Proposal by Brazilian researcher out of Cornell University is accepted by Young Investigator program at Unicamp

Wiederhecker: he chose Campinas

CAPESWiederhecker: he chose CampinasCAPES

Physicist Gustavo Wiederhecker, 31, finished his post-doctorate at Cornell University in 2011 and chose to return to his native Brazil despite a resume that makes him eligible for a position at a top U.S. university. After completing the respective public examinations, he was accepted by the University of Campinas (Unicamp) and the University of São Paulo (USP) in São Carlos. Both are excellent institutions, but he chose Campinas as a home base for developing his main field of interest, nanophotonics, which studies the optical properties of new materials that could potentially be applied in new technology. One example is the use of light to transport information within microchips.

His choice was based on two factors. The first was Unicamp’s longstanding tradition in photonics research, dating back to the 1970s. “There are many spin-off companies in Campinas that were started at the university,” he says. The other factor was the group of researchers with expertise in the field, including Newton Frateschi and Hugo Fragnito, whose lines of research are similar to Wiederhecker’s own. An important part of the infrastructure he seeks can be found at Unicamp’s Center for Semiconductor Components (CCS), which is equipped with a ‘clean room’, an essential part of his research. A ‘clean room’ is a superfiltered environment with a minimal number of particles per cubic meter. “In a different environment, a particle of dust can be larger than the nanometric materials that I work with,” he says. In his three years at Cornell, Wiederhecker and Professor Michal Lipson worked on nanophotonics, which studies materials just a few hundred nanometers in size (a nanometer is one millionth of a millimeter).

His goal was to discover how light could be used to move parts of a microscopic mechanism in a silicon chip. In 2009, he published a paper on the topic in the journal Nature, with his name as first author. Last year, already at Unicamp, he was part of the international group that made the cover of Physical Review Letters with a paper on optomechanical micro-oscillators (see Pesquisa FAPESP Issue No. 204).

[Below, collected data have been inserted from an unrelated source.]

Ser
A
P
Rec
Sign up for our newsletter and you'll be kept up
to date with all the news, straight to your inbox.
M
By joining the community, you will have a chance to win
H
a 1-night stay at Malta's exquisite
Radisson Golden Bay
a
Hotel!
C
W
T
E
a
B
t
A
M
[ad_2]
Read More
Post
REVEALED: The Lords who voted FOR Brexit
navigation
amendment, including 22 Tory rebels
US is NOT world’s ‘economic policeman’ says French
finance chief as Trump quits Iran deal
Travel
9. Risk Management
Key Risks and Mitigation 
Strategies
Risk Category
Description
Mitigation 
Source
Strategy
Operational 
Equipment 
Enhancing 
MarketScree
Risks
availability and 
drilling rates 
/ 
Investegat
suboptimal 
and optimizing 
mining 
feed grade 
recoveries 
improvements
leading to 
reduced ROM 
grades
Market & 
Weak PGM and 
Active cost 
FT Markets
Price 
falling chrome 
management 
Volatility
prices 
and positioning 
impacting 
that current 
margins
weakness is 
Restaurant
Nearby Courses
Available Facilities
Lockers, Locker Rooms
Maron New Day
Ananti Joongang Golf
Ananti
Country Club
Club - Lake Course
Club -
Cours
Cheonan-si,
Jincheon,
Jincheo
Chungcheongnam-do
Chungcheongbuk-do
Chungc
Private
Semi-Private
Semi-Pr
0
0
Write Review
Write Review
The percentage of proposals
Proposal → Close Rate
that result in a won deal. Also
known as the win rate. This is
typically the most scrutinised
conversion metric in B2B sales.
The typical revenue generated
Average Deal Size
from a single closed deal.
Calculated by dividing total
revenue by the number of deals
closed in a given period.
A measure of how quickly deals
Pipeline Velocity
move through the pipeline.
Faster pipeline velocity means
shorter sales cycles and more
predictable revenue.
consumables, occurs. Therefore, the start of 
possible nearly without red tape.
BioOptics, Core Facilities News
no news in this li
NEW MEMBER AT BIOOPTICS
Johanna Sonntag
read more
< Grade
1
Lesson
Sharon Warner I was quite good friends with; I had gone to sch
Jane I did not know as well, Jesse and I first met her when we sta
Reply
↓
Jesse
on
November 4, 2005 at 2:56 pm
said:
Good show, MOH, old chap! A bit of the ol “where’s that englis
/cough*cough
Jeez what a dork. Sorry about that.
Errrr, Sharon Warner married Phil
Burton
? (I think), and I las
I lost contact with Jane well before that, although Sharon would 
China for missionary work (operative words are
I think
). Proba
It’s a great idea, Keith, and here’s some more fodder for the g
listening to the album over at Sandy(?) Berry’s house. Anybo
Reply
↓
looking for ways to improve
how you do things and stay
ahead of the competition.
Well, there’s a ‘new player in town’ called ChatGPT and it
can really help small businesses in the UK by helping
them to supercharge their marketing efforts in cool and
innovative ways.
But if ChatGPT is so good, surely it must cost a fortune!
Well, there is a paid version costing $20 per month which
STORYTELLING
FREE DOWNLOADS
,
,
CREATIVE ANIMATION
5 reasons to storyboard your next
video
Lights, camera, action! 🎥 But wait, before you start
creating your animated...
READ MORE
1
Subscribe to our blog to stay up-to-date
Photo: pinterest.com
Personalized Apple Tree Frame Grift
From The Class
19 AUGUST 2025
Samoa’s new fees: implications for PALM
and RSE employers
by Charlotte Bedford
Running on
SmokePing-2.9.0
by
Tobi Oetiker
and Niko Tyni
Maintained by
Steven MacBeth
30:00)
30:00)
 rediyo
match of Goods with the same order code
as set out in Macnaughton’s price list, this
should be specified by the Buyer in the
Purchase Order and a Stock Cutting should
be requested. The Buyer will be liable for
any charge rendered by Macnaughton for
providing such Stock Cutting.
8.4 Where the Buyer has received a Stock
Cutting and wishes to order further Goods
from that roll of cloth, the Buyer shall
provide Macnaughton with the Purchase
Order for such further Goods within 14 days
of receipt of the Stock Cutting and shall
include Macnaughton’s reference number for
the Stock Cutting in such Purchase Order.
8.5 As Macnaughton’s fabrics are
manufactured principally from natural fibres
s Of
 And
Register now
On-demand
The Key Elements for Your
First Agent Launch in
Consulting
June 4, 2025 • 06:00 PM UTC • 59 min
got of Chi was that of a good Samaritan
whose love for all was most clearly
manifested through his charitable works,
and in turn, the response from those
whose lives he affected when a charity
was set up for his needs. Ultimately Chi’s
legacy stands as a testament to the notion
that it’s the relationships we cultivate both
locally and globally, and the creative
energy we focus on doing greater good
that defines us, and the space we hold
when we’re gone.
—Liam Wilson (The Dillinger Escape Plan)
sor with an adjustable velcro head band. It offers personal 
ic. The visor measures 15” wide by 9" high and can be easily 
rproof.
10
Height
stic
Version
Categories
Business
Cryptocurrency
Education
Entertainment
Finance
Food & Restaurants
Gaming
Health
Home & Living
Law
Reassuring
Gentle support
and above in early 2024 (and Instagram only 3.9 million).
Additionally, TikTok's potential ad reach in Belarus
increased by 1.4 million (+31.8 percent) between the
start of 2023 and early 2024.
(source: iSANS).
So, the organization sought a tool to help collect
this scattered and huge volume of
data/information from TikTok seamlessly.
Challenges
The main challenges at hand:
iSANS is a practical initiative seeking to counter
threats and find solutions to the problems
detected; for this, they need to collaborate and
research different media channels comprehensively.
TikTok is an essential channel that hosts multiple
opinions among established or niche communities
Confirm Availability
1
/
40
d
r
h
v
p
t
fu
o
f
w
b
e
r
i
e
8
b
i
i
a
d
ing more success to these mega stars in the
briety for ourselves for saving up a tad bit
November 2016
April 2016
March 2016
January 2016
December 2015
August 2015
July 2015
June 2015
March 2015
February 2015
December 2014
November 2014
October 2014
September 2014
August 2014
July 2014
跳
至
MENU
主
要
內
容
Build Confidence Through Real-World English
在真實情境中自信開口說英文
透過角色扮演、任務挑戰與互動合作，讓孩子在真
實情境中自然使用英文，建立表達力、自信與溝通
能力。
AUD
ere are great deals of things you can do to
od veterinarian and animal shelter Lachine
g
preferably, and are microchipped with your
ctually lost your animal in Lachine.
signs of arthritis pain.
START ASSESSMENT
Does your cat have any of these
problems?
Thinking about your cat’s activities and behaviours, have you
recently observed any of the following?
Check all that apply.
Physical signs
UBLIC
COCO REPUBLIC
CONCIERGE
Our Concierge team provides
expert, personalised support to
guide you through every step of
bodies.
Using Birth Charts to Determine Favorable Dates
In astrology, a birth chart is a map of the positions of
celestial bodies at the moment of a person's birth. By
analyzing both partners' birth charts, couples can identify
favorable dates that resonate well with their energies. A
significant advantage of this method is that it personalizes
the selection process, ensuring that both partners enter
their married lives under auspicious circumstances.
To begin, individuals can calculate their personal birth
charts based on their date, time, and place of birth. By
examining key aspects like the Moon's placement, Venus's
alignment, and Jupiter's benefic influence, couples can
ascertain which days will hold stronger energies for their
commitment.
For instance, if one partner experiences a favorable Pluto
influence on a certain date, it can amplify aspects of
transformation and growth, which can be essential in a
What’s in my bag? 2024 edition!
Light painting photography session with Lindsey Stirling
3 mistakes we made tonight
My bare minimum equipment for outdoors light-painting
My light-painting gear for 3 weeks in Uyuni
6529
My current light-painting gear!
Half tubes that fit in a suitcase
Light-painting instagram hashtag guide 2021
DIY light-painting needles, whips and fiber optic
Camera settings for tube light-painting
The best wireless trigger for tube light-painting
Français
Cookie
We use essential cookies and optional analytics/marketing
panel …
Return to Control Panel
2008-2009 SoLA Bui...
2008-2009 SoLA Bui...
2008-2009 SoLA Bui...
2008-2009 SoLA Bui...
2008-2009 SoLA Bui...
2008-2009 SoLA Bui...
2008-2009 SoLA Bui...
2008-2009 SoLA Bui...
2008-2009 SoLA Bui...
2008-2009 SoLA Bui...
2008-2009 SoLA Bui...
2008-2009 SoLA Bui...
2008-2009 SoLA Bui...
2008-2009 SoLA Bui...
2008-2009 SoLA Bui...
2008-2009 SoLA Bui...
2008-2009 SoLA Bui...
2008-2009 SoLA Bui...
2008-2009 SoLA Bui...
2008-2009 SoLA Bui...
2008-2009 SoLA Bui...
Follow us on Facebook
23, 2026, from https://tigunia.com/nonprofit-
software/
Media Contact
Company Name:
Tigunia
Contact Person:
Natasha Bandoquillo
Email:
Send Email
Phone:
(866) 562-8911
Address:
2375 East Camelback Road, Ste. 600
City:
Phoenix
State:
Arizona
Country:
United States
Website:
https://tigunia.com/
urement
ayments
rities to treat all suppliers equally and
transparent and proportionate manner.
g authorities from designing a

Then came his acceptance into FAPESP’s Young Investigators program in late 2012, after a year of planning. He is now setting up his laboratory, with equipment that he shares with physicist Thiago Alegre (who was also awarded a Young Investigators grant). “By using nanophotonics, we can work on components – including silicon, in my case – on a much smaller scale. We can explore new possibilities for parts used in telecommunications equipment, for instance,” says Wiederhecker, who was born in the city of Goiânia, state of Goiás. The problem is that just one of the machines needed to manufacture the new components – which are subsequently tested at Unicamp’s Physics Institute – costs about $300,000. So the program provides a unique opportunity. “The Young Investigators funding is for an independent research project, but the equipment will be shared with others,” he says.

Wiederhecker believes that the project’s results may have an impact on technology for optical data transmission systems. “We also want to contribute to the development of technology for micro- and nano-manufacturing of components in São Paulo,” he explains.